For the first time, Circle of Ash is attempting three different performances: a classic show “The Haunt,” a costume-less interactive feature it is calling “Halloween Homicide” and a lights-off heart-stopping thriller dubbed “Lockdown.”
“It should be a lot of fun, because we are not doing the same thing every night,” the 25-year-old Rairden says. “We get to change things up, scare people different ways, be different people. That is why everyone comes here to scare, because they want to be something they can’t be in every day life.”
Since the Circle of Ash crew migrated to its current location on just south of downtown in Cedar Rapids two years ago it has been performing a version of its classic haunt.
“It’s our bread and butter, it’s the one that we know, that we know how to do,” says Mark Fuller, a Circle of Ash veteran.
Fuller — who donned a blue wig and inflated suit to transform into Bubbles, an overbearing, boisterous clown who “just wants to play” — said he has been tweaking his characters for many years, and that fellow actors are given the freedom to explore their creative side during the haunt.
This freedom was a surprise to Circle of Ash newbie Alisha Wright who has since chosen an old prom dress as the inspiration for her “demented fairy” character.
“They just asked me what kind of character have you thought of? What do you want to be?” says the 19-year-old, who is just one of the dozens of volunteer actors who will take part in the classic haunt.
On Sunday a premeditated murder will take place in downtown Cedar Rapids, and the onus will be on patrons to discover whodunit.
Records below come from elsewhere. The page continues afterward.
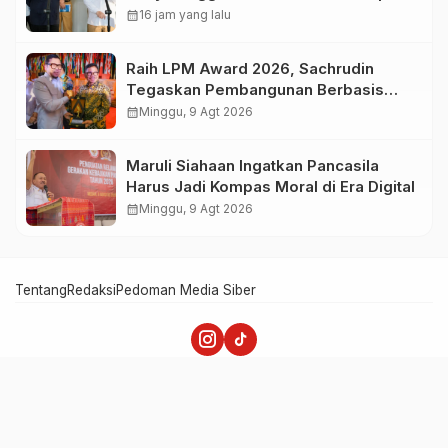
2026 di Jakarta
calendar_month
16 jam yang lalu
Raih LPM Award 2026, Sachrudin
Tegaskan Pembangunan Berbasis
Kolaborasi Masyarakat
calendar_month
Minggu, 9 Agt 2026
Maruli Siahaan Ingatkan Pancasila
Harus Jadi Kompas Moral di Era Digital
calendar_month
Minggu, 9 Agt 2026
Tentang
Redaksi
Pedoman Media Siber
Merah Putih - Memperkuat Nasionalisme dan Patriotisme
Copyright @ 2025 majalahmerahputih.com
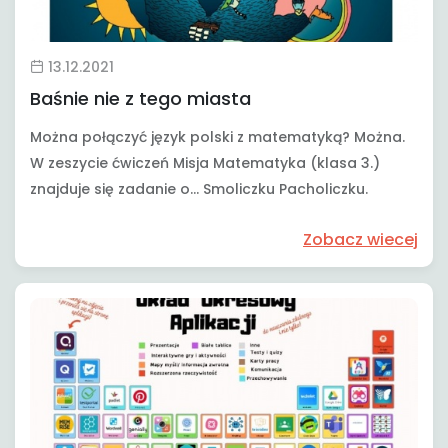
13.12.2021
Baśnie nie z tego miasta
Można połączyć język polski z matematyką? Można.
W zeszycie ćwiczeń Misja Matematyka (klasa 3.)
znajduje się zadanie o... Smoliczku Pacholiczku.
Zobacz wiecej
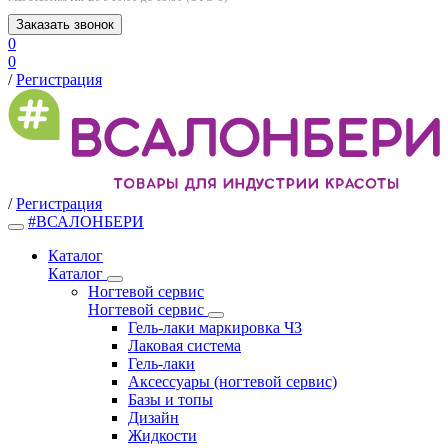
Заказать звонок
0
0
/
Регистрация
/
Регистрация
#ВСАЛОНБЕРИ
Каталог
Каталог
Ногтевой сервис
Ногтевой сервис
Гель-лаки маркировка ЧЗ
Лаковая система
Гель-лаки
Аксессуары (ногтевой сервис)
Базы и топы
Дизайн
Жидкости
Masks will be removed and actors will perform as themselves. Visitors can interact with the characters as they explore the facility and solve the mystery.
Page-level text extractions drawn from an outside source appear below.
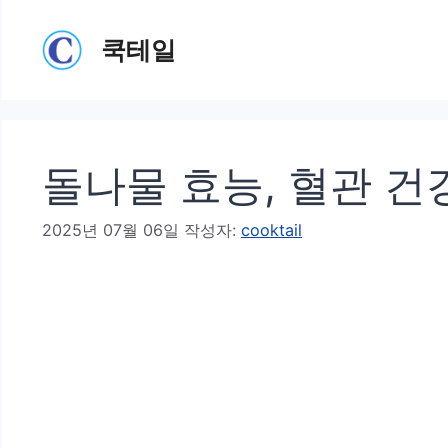
컨
쿡테일
텐
츠
로
건
돌나물 효능, 혈관 건
너
뛰
2025년 07월 06일
작성자:
cooktail
기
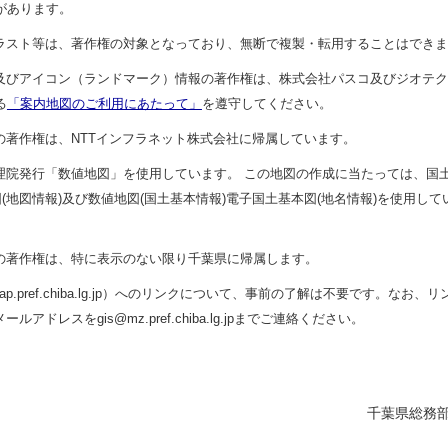
があります。
イラスト等は、著作権の対象となっており、無断で複製・転用することはでき
図及びアイコン（ランドマーク）情報の著作権は、株式会社パスコ及びジオテ
る
「案内地図のご利用にあたって」
を遵守してください。
の著作権は、NTTインフラネット株式会社に帰属しています。
地理院発行「数値地図」を使用しています。 この地図の作成に当たっては、国
図(地図情報)及び数値地図(国土基本情報)電子国土基本図(地名情報)を使用し
物の著作権は、特に表示のない限り千葉県に帰属します。
/map.pref.chiba.lg.jp）へのリンクについて、事前の了解は不要です。
ドレスをgis@mz.pref.chiba.lg.jpまでご連絡ください。
千葉県総務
“It is a little more involved, interactive. You actually get to explore the haunt, find clues and solve the mystery,” Rairden says. “It is kind of like a murder mystery dinner.”
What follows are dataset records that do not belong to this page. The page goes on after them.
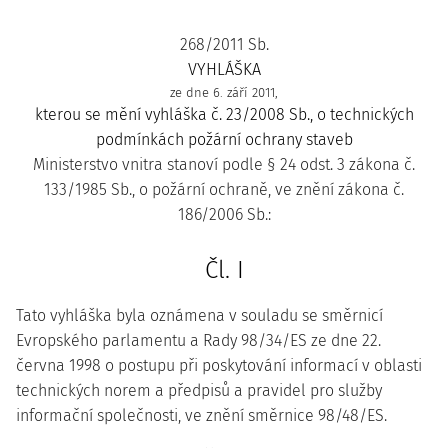
268/2011 Sb.
VYHLÁŠKA
ze dne 6. září 2011,
kterou se mění vyhláška č. 23/2008 Sb., o technických
podmínkách požární ochrany staveb
Ministerstvo vnitra stanoví podle § 24 odst. 3 zákona č.
133/1985 Sb., o požární ochraně, ve znění zákona č.
186/2006 Sb.:
Čl. I
Tato vyhláška byla oznámena v souladu se směrnicí
Evropského parlamentu a Rady 98/34/ES ze dne 22.
června 1998 o postupu při poskytování informací v oblasti
technických norem a předpisů a pravidel pro služby
informační společnosti, ve znění směrnice 98/48/ES.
And for visitors who feel confident in their pick, they can submit their answer at Halloweenhomicide.com to see if their hunch is correct.
Smiles. Malevolent, unnerving, deranged smiles crept across the lips of every actor who uttered the word “lockdown.”
And for good reason.
“We’re just going to scare you,” says Brad Peterson, his face obscured by a mutilated pig mask. “You don’t know what’s coming, it is 18 or over only, you have to sign a waiver, you’re going in alone in pitch darkness. We’re going to do what we want to you.”
In lockdown, patrons will be separated from their companions and will begin the haunt physically restrained, plunged into complete darkness. And with the waiver, actors are provided freedom for physical interaction.
However, for those who are overwhelmed, there will be a safety word in place.
“This is for the person who says, ‘Haunted houses aren’t scary, they’re not enough,‘ ” Rairden says with a smirk. “We are pushing the barrier. We are going to the extreme. Everything we can think of and imagine, the things you can’t do in a haunted house, we’re doing.”
Why they haunt
Chelsea Haugh arrives at Circle of Ash by 5 p.m.; she applies makeup and costumes to her fellow actors for the next four hours and then spends the rest of the night haunting the halls.
The 22-year-old doesn’t pocket a single dime for her work, but she says she wouldn’t trade it for anything.
“We reinvest all of our profits every year,” she says. “Nobody sees a penny for doing this. This is just our passions and hobbies. We love to do it, you get addicted to it.”
For others like Fuller, the addiction has not only provided him a creative outlet, but he says it has improved his confidence and ability to speak in public.
“Stage fright goes away when you can be somebody else,” Fuller says of Bubbles. “And this is about as somebody else as I can get.”
But once the night of a haunt has arrived and the fake blood begins to flow, each actor said they haunt for one reason: To scare.
“My adrenaline, it’s off the wall,” Peterson says. “We wait all year for this, we are all Halloween people. We get excited in July for Halloween. We’re ready to go.”